▶ _What the exercise asks_:
Pictures aside, restate the records below exactly as written.

[[ Material supplied, beginning ]]

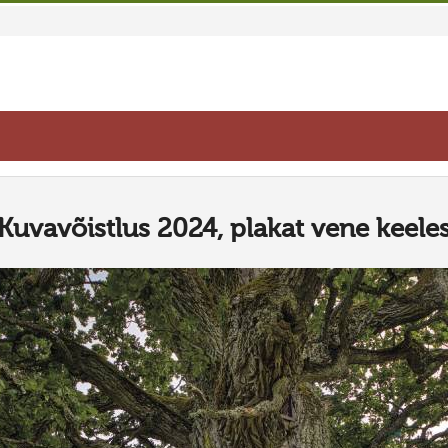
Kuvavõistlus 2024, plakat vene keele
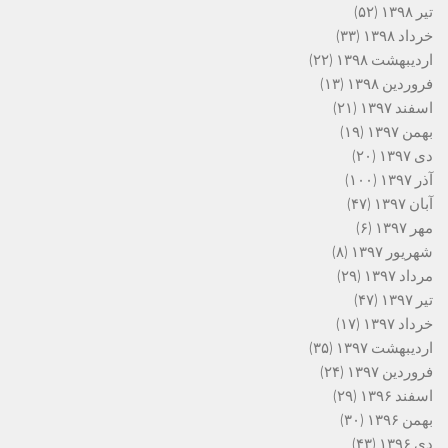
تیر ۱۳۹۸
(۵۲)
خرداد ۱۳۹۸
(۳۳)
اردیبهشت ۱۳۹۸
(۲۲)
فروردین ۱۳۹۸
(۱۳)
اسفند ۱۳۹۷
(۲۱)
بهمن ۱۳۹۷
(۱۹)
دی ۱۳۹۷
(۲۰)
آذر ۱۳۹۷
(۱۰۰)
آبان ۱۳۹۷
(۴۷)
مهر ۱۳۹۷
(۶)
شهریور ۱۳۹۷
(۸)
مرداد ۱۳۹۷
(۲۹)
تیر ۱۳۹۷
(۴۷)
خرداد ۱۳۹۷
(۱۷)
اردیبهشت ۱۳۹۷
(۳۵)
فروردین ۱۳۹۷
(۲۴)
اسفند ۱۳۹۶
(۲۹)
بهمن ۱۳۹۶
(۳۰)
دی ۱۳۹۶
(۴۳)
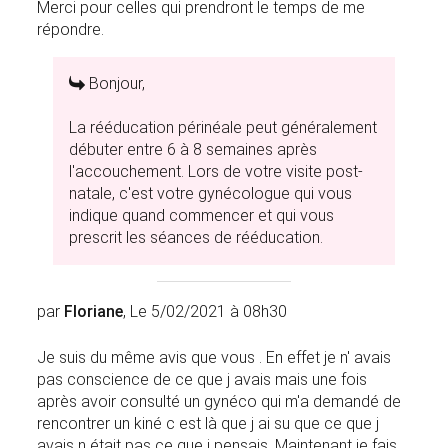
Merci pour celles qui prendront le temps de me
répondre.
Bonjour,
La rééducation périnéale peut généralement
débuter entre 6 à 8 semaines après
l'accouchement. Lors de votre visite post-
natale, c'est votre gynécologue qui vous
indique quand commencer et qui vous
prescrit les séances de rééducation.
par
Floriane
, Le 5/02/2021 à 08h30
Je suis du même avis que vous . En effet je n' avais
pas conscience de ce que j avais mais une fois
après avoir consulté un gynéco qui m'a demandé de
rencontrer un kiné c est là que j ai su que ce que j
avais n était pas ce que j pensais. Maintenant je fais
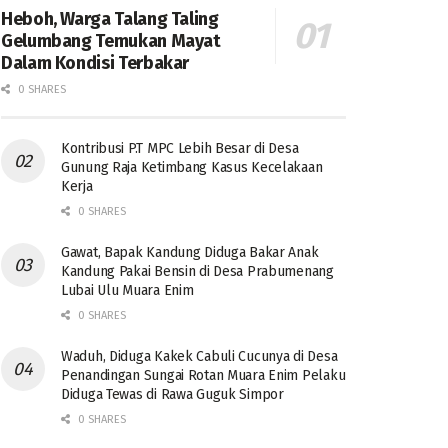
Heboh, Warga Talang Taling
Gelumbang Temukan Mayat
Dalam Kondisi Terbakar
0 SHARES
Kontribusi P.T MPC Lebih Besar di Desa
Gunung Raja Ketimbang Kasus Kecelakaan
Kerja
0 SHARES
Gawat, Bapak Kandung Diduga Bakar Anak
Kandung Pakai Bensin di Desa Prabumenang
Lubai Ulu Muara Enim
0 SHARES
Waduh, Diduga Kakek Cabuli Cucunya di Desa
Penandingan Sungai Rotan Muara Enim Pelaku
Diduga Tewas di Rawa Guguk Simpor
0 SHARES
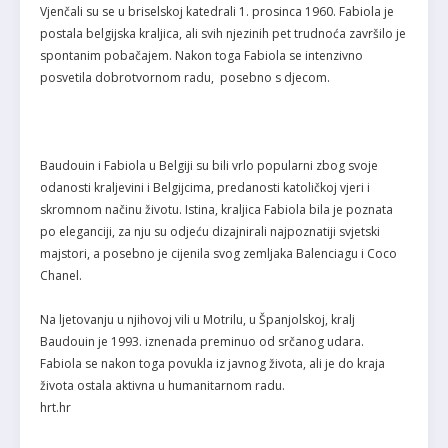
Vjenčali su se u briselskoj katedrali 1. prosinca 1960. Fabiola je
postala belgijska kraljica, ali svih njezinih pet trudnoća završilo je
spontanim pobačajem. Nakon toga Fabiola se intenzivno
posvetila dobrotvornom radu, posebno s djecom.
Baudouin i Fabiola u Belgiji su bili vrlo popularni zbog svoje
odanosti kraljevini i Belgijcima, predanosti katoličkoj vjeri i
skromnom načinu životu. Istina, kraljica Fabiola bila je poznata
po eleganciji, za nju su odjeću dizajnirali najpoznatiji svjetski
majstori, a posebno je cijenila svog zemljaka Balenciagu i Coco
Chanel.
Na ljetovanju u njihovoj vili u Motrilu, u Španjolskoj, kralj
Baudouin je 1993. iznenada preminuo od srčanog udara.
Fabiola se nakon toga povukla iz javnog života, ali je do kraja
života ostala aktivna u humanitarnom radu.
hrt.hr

[[ Material supplied, end ]]

▶ _Solution to the problem_:
Kuvavõistlus 2024, plakat vene keele
تیر ۱۳۹۸
(۵۲)
خرداد ۱۳۹۸
(۳۳)
اردیبهشت ۱۳۹۸
(۲۲)
فروردین ۱۳۹۸
(۱۳)
اسفند ۱۳۹۷
(۲۱)
بهمن ۱۳۹۷
(۱۹)
دی ۱۳۹۷
(۲۰)
آذر ۱۳۹۷
(۱۰۰)
آبان ۱۳۹۷
(۴۷)
مهر ۱۳۹۷
(۶)
شهریور ۱۳۹۷
(۸)
مرداد ۱۳۹۷
(۲۹)
تیر ۱۳۹۷
(۴۷)
خرداد ۱۳۹۷
(۱۷)
اردیبهشت ۱۳۹۷
(۳۵)
فروردین ۱۳۹۷
(۲۴)
اسفند ۱۳۹۶
(۲۹)
بهمن ۱۳۹۶
(۳۰)
دی ۱۳۹۶
(۴۳)
Merci pour celles qui prendront le temps de me
répondre.
Bonjour,
La rééducation périnéale peut généralement
débuter entre 6 à 8 semaines après
l'accouchement. Lors de votre visite post-
natale, c'est votre gynécologue qui vous
indique quand commencer et qui vous
prescrit les séances de rééducation.
par
Floriane
, Le 5/02/2021 à 08h30
Je suis du même avis que vous . En effet je n' avais
pas conscience de ce que j avais mais une fois
après avoir consulté un gynéco qui m'a demandé de
rencontrer un kiné c est là que j ai su que ce que j
avais n était pas ce que j pensais. Maintenant je fais
Heboh, Warga Talang Taling
Gelumbang Temukan Mayat
Dalam Kondisi Terbakar
0 SHARES
Kontribusi P.T MPC Lebih Besar di Desa
Gunung Raja Ketimbang Kasus Kecelakaan
Kerja
0 SHARES
Gawat, Bapak Kandung Diduga Bakar Anak
Kandung Pakai Bensin di Desa Prabumenang
Lubai Ulu Muara Enim
0 SHARES
Waduh, Diduga Kakek Cabuli Cucunya di Desa
Penandingan Sungai Rotan Muara Enim Pelaku
Diduga Tewas di Rawa Guguk Simpor
0 SHARES
Vjenčali su se u briselskoj katedrali 1. prosinca 1960. Fabiola je
postala belgijska kraljica, ali svih njezinih pet trudnoća završilo je
spontanim pobačajem. Nakon toga Fabiola se intenzivno
posvetila dobrotvornom radu, posebno s djecom.
Baudouin i Fabiola u Belgiji su bili vrlo popularni zbog svoje
odanosti kraljevini i Belgijcima, predanosti katoličkoj vjeri i
skromnom načinu životu. Istina, kraljica Fabiola bila je poznata
po eleganciji, za nju su odjeću dizajnirali najpoznatiji svjetski
majstori, a posebno je cijenila svog zemljaka Balenciagu i Coco
Chanel.
Na ljetovanju u njihovoj vili u Motrilu, u Španjolskoj, kralj
Baudouin je 1993. iznenada preminuo od srčanog udara.
Fabiola se nakon toga povukla iz javnog života, ali je do kraja
života ostala aktivna u humanitarnom radu.
hrt.hr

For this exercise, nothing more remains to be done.